I was quite dissapointed with this. So much interesting stuff to work with, such as the multiple realities, the Devil and the Rabbi, the process of medical resurrection itself. But it’s all quite bland really. Our protagonist Tiffany wanders about a predictable and very poor San Francisco in a confused daze. Her boyfriend is bland. Her family is bland. The Devil and the Rabbi are kind of interesting but not enough to redeem the story. If it had been any longer, I would not have finished it.
Book one of “The Damned”. A man is kidnapped by aliens, who are shocked to find that humans are so good at war and violence. All alien species are pretty useless at the stuff. Humans, though obviously and abomination and blablabla, will be a useful asset. Written with a great does of humor, but maybe I just didn’t get the joke. Yawn…
This is now published in the omnibus “The Chanur Saga”. I managed to slog through this Novel. The story is pretty boring and the aliens are plain vanilla space opera fare. Just “humans with fur” if you like, not alien at all apart from appearance. What I don’t get is how this stuff can sell so well. Seriously, there is so much better out there.
Part two of the Asteroid Wars. I used to keep coming back to Bova and his Grand Tour of the Solar System. Maybe I’m just a sucker for near future tales of men and women trying to tame the solar system. This book made me stop. It is just plain boring. Amanda may be beautiful but she and the other characters feel about as emotional as puppets. Furthermore, I simply don’t buy the story. After slogging through about half the book, I gave up.
Unfortunately it was monumentally boring. The main characters are very well described and interesting, but you always feel as if you’re at one remove from the real action. A new chapter will suddenly assume that a lot of things have happened since the last one, but none of that stuff is filled in. This sometimes had me checking if I actually missed a page or something. The biology is very interesting, but there is too much of it, disrupting the flow of the story.
I gave up after about 150 pages. Blech.
In the setting for novel, one can get an implant that takes a snapshot of the brain at death (a little like in Altered Carbon).

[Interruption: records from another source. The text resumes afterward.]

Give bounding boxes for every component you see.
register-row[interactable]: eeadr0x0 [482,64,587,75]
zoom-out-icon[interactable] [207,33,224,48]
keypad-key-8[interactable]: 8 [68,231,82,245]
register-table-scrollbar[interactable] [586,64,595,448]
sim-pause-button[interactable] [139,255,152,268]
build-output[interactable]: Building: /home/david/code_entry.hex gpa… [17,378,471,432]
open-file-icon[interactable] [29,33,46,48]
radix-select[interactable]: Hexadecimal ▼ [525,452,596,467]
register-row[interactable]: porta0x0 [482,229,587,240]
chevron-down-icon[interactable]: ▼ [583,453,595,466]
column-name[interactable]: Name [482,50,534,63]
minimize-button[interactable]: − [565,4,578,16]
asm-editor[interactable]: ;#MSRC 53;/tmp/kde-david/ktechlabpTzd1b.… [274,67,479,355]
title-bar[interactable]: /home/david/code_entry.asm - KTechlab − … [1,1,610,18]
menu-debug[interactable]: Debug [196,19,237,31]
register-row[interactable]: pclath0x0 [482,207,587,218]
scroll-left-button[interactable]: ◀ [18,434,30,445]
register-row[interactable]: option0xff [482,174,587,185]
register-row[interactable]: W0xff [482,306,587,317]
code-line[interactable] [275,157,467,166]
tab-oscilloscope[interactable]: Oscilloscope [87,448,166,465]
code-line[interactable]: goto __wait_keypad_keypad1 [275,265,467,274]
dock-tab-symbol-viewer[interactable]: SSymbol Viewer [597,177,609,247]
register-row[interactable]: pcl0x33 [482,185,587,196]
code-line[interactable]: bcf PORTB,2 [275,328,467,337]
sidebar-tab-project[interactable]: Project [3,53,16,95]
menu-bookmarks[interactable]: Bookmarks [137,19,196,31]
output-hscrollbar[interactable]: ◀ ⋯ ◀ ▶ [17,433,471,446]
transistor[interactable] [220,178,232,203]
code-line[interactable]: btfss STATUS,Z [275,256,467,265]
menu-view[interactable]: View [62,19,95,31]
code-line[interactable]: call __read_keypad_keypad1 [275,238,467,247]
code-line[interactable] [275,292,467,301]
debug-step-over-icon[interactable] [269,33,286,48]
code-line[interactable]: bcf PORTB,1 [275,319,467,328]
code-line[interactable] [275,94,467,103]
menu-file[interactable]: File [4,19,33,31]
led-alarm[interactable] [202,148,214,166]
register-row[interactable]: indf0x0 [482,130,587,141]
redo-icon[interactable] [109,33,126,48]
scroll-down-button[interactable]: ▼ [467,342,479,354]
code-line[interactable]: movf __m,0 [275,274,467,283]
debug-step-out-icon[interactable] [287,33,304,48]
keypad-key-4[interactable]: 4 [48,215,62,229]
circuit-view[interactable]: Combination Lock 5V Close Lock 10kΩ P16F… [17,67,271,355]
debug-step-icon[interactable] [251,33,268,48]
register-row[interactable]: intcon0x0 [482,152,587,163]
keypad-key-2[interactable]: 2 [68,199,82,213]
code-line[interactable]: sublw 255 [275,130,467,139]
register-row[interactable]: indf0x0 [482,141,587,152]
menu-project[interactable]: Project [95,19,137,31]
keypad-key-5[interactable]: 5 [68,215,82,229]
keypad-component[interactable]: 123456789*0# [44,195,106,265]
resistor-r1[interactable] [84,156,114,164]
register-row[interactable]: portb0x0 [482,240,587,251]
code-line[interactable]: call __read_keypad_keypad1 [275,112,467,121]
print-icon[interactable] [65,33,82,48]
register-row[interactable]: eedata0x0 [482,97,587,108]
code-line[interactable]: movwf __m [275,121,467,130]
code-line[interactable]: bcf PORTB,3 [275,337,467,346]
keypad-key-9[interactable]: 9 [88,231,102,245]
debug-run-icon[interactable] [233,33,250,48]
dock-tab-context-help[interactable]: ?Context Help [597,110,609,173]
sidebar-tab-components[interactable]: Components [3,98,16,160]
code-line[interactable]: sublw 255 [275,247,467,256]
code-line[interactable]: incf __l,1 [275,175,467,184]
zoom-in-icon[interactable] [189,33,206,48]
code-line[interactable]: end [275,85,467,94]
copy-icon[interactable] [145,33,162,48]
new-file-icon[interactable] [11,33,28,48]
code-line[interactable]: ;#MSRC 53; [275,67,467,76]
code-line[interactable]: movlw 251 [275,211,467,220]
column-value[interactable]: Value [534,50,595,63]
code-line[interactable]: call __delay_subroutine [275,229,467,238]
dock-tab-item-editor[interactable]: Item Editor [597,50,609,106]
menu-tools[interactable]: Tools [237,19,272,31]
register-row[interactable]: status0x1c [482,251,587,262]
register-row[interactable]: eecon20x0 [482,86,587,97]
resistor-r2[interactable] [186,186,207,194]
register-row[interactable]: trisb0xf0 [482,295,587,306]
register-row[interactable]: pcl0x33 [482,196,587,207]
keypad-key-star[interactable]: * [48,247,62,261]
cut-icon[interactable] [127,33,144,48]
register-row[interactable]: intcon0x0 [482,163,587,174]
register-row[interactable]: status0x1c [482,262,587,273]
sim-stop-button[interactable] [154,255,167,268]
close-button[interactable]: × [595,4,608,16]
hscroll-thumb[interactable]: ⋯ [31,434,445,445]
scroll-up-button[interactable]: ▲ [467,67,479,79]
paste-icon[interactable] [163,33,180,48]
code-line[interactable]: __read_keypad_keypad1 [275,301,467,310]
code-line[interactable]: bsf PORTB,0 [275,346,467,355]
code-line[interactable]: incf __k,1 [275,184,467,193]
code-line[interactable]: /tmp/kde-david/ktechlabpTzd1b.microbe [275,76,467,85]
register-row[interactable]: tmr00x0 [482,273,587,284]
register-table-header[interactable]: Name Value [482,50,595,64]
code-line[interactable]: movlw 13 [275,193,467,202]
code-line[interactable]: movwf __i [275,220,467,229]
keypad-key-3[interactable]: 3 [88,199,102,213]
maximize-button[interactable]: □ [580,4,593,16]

This snapshot is transferred to the databanks of the company Elysian Fields and a sort of electronic heaven. So the dead are not really dead. Looks promising, but my first question is: If these dead can be “alive” why don’t they just implant their cybernetic consciousnesses into cyborgs and roam free? This question is answered, but not really to anyone’s satisfaction.
The story is rather complex, with a host of characters being introduced in the first eighty pages or so. It remains complex for most of the novel, but without ever really coming into focus. The driving threat feels abstract and the actions of the characters are rather erratic.
The writing is average. Many good ideas are competently presented, but there is no sign of prose virtuosity. The author tries a bit too hard with the near future clichés, such as “Brooks Armani”, or the worst one yet: “President Schwarzenegger”. Not because it is implausible, but because it is so uncool. His descriptions of locales are formulaic and boring and I found myself skimming through them.
I was left dissatisfied. I could barely work up the energy to finish the book, and it took a long time. Balfour has some great ideas, but does not present them nearly well enough.